Self-destruction reigns in Belfast; government can’t control mayhem

By Joe Leary
Special to the BIR
On Friday night, Aug. 9, more than 1,000 rioting Unionist/Loyalist supporters attacked Belfast police while protesting a Sinn Fein parade memorializing the martial law internment of 342 Catholic Nationalists and Republicans by British soldiers 42 years ago to the day. The Sinn Fein parade was rerouted to avoid direct trouble between the two sides.
Several cars were set on fire, storefronts were destroyed, and 56 policemen were injured. All this in the center of the city showing a world audience once again that Belfast is still a very troubled area, and in the process discouraging tourists and businessmen from coming to the city.

The police were shocked at the intensity of the violence and the number of their injured. The next day, an emotionally angry Police Chief of Northern Ireland, Matt Baggott, called it “mindless anarchy” and promised that many would be sent to jail.
A few days earlier, the newly installed Sinn Fein mayor of Belfast, Mairtin O’Muilleoir, was attacked and jostled by many of the same radicals for having the effrontery to attend an opening of a park in the mostly Protestant Unionist Woodvale section of Belfast.

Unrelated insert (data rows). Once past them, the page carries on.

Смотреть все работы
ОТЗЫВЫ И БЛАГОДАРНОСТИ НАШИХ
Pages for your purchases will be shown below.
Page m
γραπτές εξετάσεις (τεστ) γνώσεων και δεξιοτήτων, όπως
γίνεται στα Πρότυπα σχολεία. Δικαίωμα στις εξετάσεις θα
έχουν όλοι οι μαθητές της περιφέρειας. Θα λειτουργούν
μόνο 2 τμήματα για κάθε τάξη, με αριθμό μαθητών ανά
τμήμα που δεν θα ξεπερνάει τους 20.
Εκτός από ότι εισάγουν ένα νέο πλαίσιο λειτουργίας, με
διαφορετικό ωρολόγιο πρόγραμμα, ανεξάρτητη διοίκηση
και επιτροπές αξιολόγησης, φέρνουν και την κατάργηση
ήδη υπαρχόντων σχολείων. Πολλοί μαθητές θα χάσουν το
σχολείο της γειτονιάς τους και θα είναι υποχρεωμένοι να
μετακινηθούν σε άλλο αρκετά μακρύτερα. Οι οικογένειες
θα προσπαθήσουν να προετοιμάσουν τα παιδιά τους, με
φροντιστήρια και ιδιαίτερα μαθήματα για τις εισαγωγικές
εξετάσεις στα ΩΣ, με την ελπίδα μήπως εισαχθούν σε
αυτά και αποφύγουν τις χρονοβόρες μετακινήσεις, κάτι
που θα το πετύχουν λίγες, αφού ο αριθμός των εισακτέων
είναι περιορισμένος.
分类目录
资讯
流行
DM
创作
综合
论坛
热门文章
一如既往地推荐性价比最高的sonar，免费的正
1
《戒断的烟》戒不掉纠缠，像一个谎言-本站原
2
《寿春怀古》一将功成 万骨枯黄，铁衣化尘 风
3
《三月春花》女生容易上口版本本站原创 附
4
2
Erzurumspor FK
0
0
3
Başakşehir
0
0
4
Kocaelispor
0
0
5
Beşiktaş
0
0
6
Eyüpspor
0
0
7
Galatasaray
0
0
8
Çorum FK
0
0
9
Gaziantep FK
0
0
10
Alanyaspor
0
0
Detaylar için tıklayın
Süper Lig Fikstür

The mayor’s Sinn Fein membership was unacceptable to the attackers. O’Muilleoir, trying to be of service, was reaching out to the entire community, surely a worthy ecumenical exercise.
Both incidents were sad reminders that Unionist Protestants, led by thugs who are known locally known as “Head Bangers,” feel they can use unlawful violence to protest any threat they see to their fading supremacy.

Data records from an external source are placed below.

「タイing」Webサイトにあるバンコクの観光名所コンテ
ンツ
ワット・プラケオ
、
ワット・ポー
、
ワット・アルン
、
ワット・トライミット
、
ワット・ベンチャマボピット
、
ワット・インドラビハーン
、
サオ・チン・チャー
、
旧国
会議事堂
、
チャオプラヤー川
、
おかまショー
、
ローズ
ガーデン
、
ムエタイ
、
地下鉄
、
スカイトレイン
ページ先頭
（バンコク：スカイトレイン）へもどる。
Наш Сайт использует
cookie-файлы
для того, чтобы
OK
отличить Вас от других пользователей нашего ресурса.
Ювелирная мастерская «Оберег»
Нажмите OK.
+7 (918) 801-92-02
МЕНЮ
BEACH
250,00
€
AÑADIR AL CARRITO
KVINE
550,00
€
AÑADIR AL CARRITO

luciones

Former Bostonian Frank Costello, who has been living in Belfast for many years now and is considered an expert on Northern Ireland’s difficulties, had this to say: “When the mayor as first citizen of any city trying to present itself to the wider world as first class and a destination for tourism and as a sound place for investment is attacked by a mob in the course of doing civic duty at a public park that in itself is appalling. For it to happen in Belfast at a time when healing, not more division and violence, are needed is especially unhelpful.”
Costello went on to say, “The attack on over 50 officers giving their best efforts to keep the peace deserves more than condemnation from elected officials but also a serious response that sends a message to the mobs behind these attacks that they will receive serious penalties for their behavior, which, again, creates an image of lawlessness that is anything but helpful to any community trying to build hope and opportunity.”

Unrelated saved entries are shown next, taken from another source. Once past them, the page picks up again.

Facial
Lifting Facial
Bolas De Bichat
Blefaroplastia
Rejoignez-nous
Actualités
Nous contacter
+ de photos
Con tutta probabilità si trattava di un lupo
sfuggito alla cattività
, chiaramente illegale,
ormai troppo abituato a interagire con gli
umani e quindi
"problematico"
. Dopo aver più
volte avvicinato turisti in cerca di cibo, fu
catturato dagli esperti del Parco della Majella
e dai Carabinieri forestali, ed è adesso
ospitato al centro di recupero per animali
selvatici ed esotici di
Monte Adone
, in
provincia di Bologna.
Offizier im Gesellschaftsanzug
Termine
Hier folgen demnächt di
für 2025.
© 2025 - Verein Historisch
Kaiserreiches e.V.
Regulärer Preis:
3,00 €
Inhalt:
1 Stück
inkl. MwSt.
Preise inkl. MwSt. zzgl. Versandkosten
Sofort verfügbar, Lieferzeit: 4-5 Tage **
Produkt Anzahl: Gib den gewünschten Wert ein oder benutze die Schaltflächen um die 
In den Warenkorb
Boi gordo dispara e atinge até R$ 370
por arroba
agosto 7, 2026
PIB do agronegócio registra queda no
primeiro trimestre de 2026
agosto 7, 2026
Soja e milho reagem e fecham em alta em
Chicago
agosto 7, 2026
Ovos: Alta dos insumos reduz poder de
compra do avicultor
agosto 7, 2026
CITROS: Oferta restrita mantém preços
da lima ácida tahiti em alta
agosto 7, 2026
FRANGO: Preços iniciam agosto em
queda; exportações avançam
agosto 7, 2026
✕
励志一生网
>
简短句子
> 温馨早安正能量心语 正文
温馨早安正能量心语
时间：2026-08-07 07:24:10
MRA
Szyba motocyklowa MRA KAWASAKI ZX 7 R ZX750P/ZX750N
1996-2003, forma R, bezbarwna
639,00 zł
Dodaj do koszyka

According to the Irish Voice newspaper in New York, there are 2,300 Unionist-Loyalist marches across Northern Ireland each year, most of them celebrating a Protestant victory of some sort over the Catholics hundreds of years ago. The Nationalist-Republican community hold 70 marches in the same period, most of them in remembrance of their struggles over the last 60 years. In addition to the vast differences in numbers of marches, another main difference is that while the Nationalist-Republican parades are contained within their own communities, an increasing number of Unionist-Loyalist marches are parading into Catholic areas led by loud Lambeg drums with derogatory signs and anti-Catholic chanting.
A backdrop to all of this is that the Protestant community is desperately trying to push back reality in the face of a surging Catholic population. The fact that the Catholics will soon be in the majority and controlling local governments is very hard for the Protestants to accept. And that is certainly understandable after being in charge for nearly 100 years. No one recognizes this more than current Catholic leaders.
Northern Ireland Catholic-Nationalist political leaders frequently advise Irish Americans to reach out to the Protestant community in the North by funding Protestant schools and organizations.
Unfortunately, radical elements within the Unionist-Loyalists like the Orange Order and certain paramilitary groups absolutely refuse any accommodation and continue to riot whenever there is an opportunity.
Business, educational, and political leaders in both London and Northern Ireland seem powerless to prevent or even reduce the unlawful rioting, attacks on police, and destruction of property. Perhaps the greatest damage is being done to Northern Ireland’s reputation as a place to visit or do business. Untold moneys have been spent to make Belfast a beautiful and attractive destination for visitors and industries alike. Which it is. But it is the rioting and constant disorder that the world remembers.
The Internments of August 1971
After a summer of violence in 1971, Northern Ireland Prime Minister Brian Faulkner, in
consultation with British Prime Minister Edward Heath, authorized internment, i.e., prison without trial, which began on the night of August 9.
The British army arrested 342 Catholics and no Protestants over the next two days. Due to imperfect Army intelligence, many innocent people who had nothing to do with the violence were arrested while most of the protest leaders were able to escape. Over the next two days, 25 people died as many houses were burned and Belfast exploded in fury.
Along with “Bloody Sunday” in Derry, which happened early he next year, the internment policy resulted in thousands of men and women joining the provisional IRA.
Over the next four years 1,981 people were arrested, 1,874 of them Catholics before internment ended in 1975. It did nothing to quell the violence.